MICHEL MARTIN, HOST:

We want to spend a few more minutes on the migration crisis in Europe. I spoke with Sweden's minister of foreign affairs, Margot Wallstrom, earlier today about her meeting with President Obama and leaders of the Nordic countries. The minister famously said last year that Sweden was facing collapse due to the mass influx of migrants. Her Danish counterpart, Foreign Minister Kristian Jensen, told NPR on Friday that Denmark's border controls were in response to Sweden's border control measures. But Minister Wallstrom defended Sweden's measures.

MARGOT WALLSTROM: No, I will not argue with my dear colleague Kristian Jensen. I will just explain that what happened was that we had, of course, an enormous influx of refugees to Europe. We were among the countries that welcomed per capita most refugees to our country and I would say almost - more than 30 percent of all unaccompanied children, for example, came to Sweden. We did so because we could see what was going on in Syria and other places. We believe in the right to seek asylum and we respect the international law.

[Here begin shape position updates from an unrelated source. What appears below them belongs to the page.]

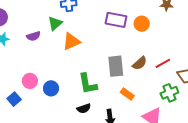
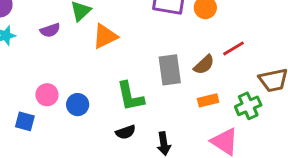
red line: (163, 63) -> (233, 48), moved
orange rectangle: (127, 94) -> (208, 100), moved, turned -48
blue square: (14, 99) -> (25, 121), turned -32

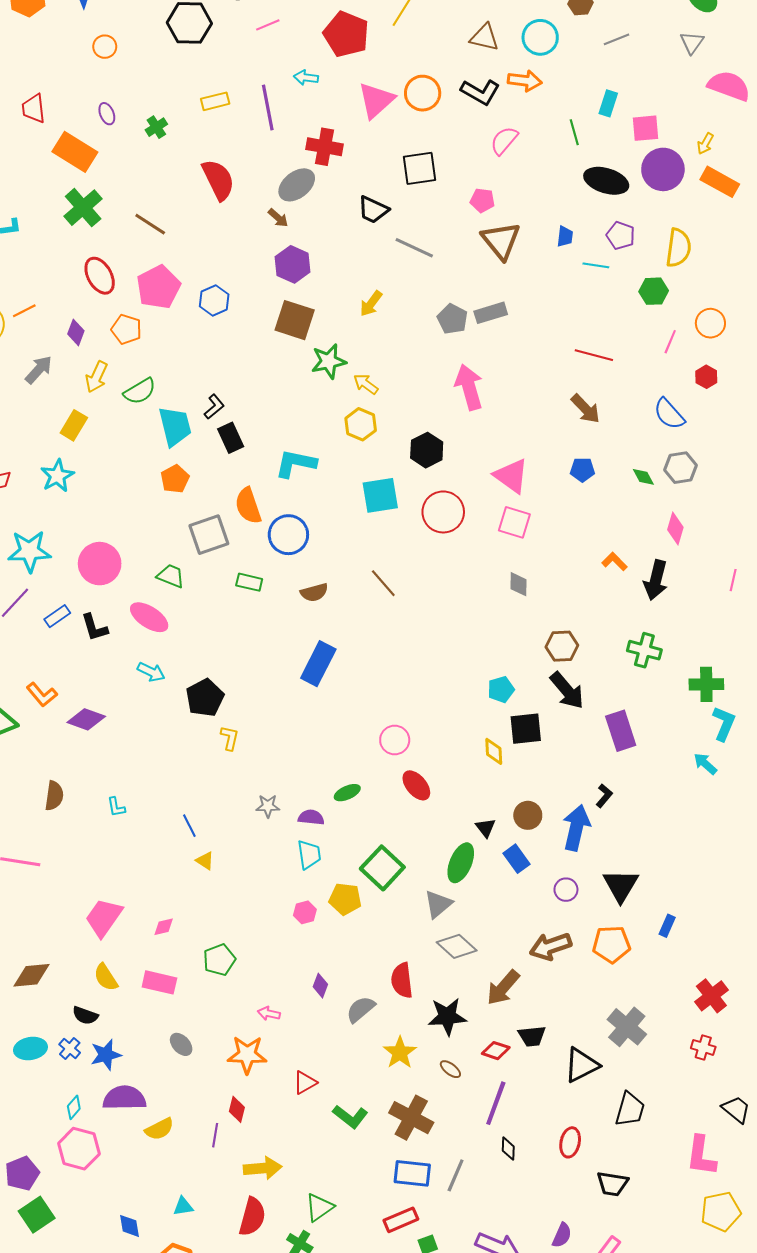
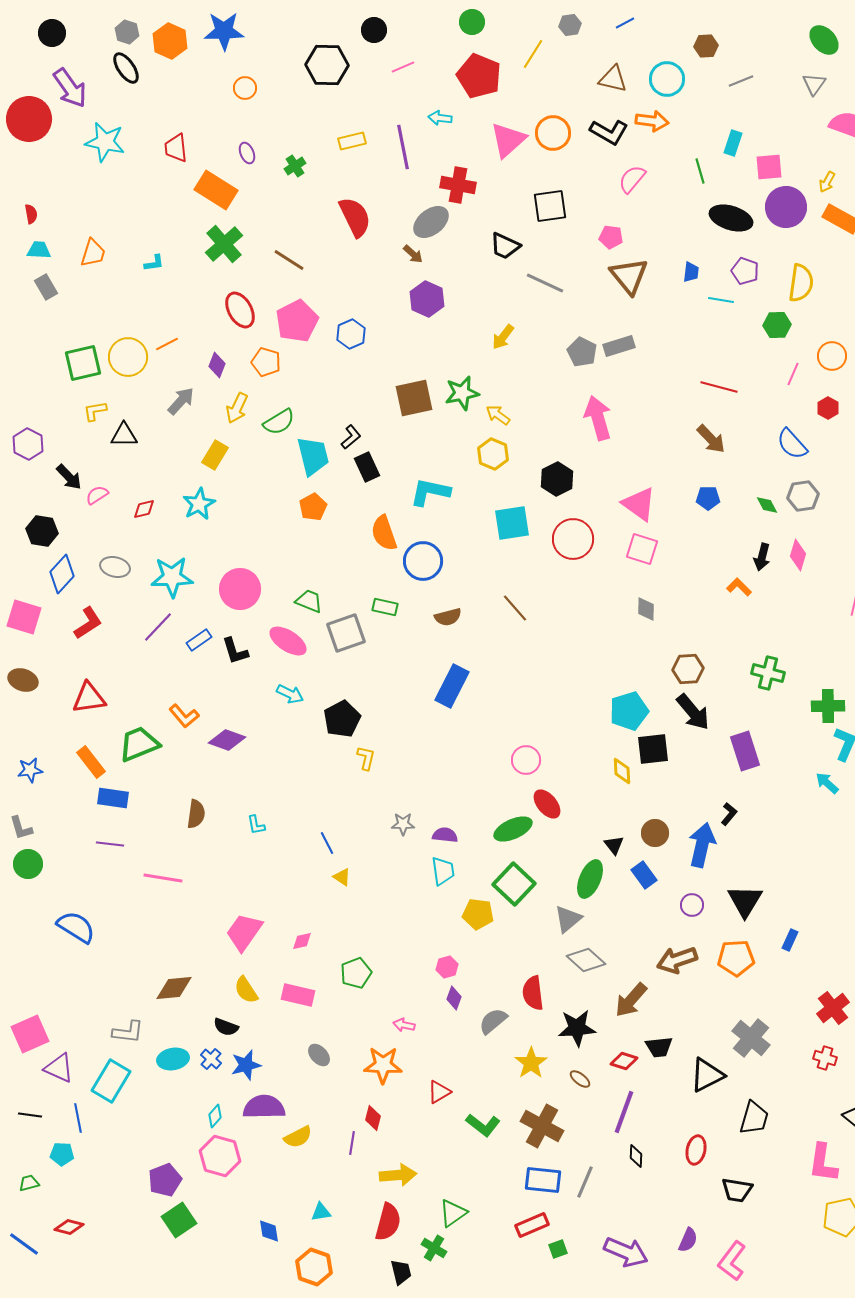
brown square: (295, 320) -> (414, 398), moved, turned -30
gray square: (209, 535) -> (346, 633), moved
black arrow: (656, 580) -> (762, 557), moved, size x0.7
cyan pentagon: (501, 689) -> (629, 711), size x1.5
green ellipse: (347, 793) -> (513, 829), moved, size x1.5
pink hexagon: (305, 912) -> (447, 967), moved

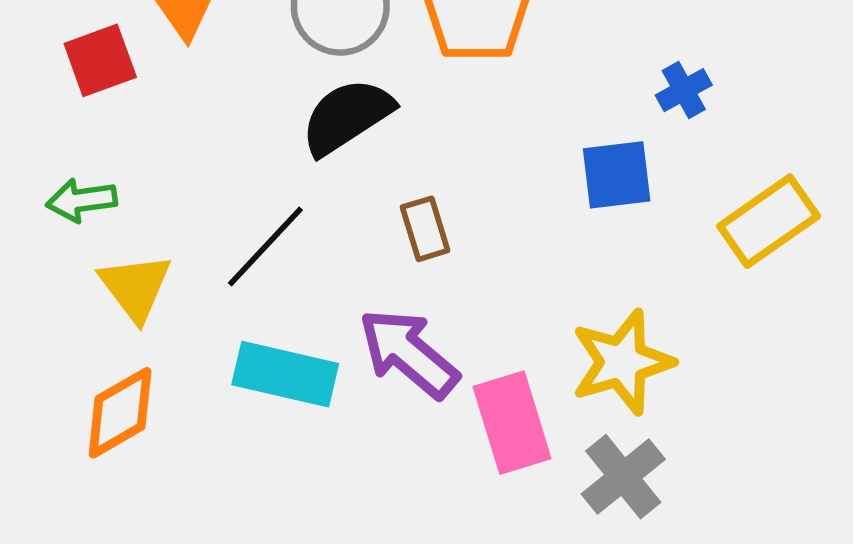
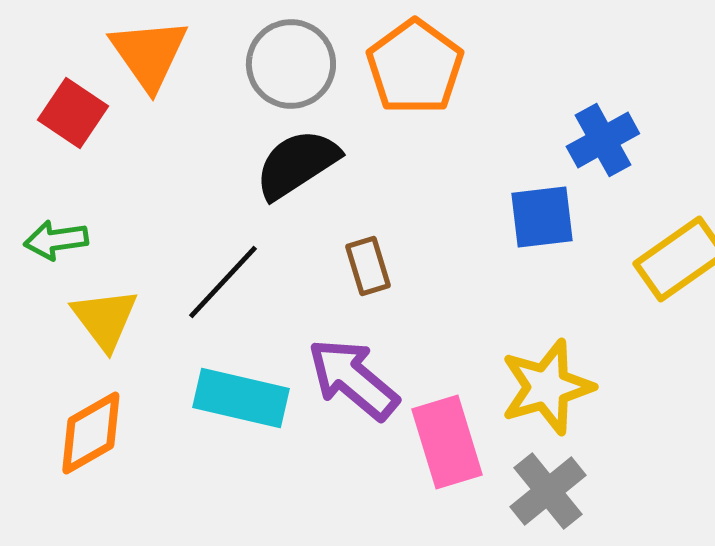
red square: (100, 60) -> (73, 113), turned -36
blue cross: (684, 90) -> (603, 140), size x1.4

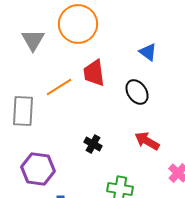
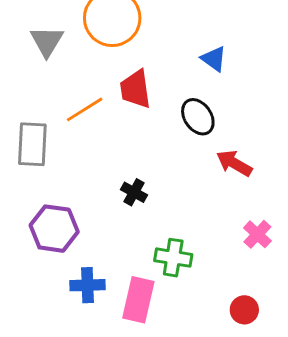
red arrow: (147, 141) -> (234, 163), moved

What we then experienced was that the other EU member states, the other European countries, did not receive or welcome refugees to the same extent. And of course, this has to be a shared responsibility. It became untenable for us in the end.

And I don't mean that the whole country was facing a collapse. I said that some of our systems, our social systems, could not deal with hosting and welcoming so many children. It was necessary, in the end, to actually take those measures, to have border controls - internal border controls.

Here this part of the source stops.